Bezugsgröße für naturschutzfachliche Entscheidungen ist vielfach die von TÜXEN entwickelte Theorie der potentiell natürlichen Vegetation. Sie stellt zur Zeit wohl eines der wichtigsten Leitbilder für die Zielsetzungen und damit die Pflege- und Entwicklungskonzepte des Naturschutzes dar. Dabei definiert sich die potentiell natürliche Vegetation als jene Vegetation, die heute vorhanden wäre, wenn der Mensch von der Bildoberfläche verschwände und man die pflanzliche Sukzession nach seinem Verschwinden in einer einzigen Momentaufnahme komprimieren würde. Die pnV gibt somit Auskunft über die aktuelle Kombination abiotischer Umweltfaktoren und ermöglicht deshalb Prognosen über die auf einer Fläche möglichen Biozönoseentwicklungen.  

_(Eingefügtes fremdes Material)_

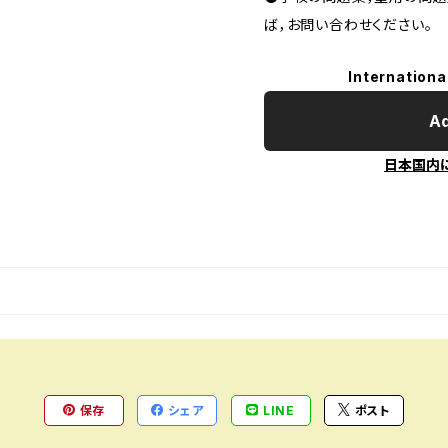
ば，お問い合わせください。
Internationa
Ad
日本国内
保存
シェア
LINE
ポスト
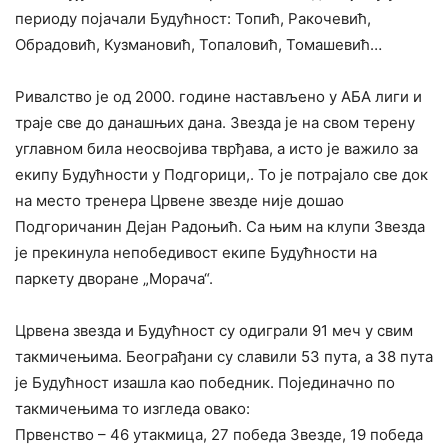
периоду појачали Будућност: Топић, Ракочевић,
Обрадовић, Кузмановић, Топаловић, Томашевић…
Ривалство је од 2000. године настављено у АБА лиги и
траје све до данашњих дана. Звезда је на свом терену
углавном била неосвојива тврђава, а исто је важило за
екипу Будућности у Подгорици,. То је потрајало све док
на место тренера Црвене звезде није дошао
Подгоричанин Дејан Радоњић. Са њим на клупи Звезда
је прекинула непобедивост екипе Будућности на
паркету дворане „Морача“.
Црвена звезда и Будућност су одиграли 91 меч у свим
такмичењима. Београђани су славили 53 пута, а 38 пута
је Будућност изашла као победник. Појединачно по
такмичењима то изгледа овако:
Првенство – 46 утакмица, 27 победа Звезде, 19 победа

Als Bilder dieser Momentaufnahme ergäben sich nach klassischer Lehrmeinung geschlossene sommergrüne Laubwälder. Flächen mit Lebensgemeinschaften des Offenlandes fänden sich demnach nur auf wenigen Sonderstandorten, wie Felsen oder in Teilen der Flussauen. Aber wo blieben dann die heute in der mitteleuropäischen Fauna und Flora durchaus zahlreichen Arten der offenen oder halboffenen Lebensräume? Sind sie als Einwanderer aus den asiatischen Steppengebieten Arten zweiter Klasse? Oder bedarf die Vorstellung von dichten, geschlossenen Waldlebensräumen mit einer kleinflächigen zyklischen Dynamik der Revision?  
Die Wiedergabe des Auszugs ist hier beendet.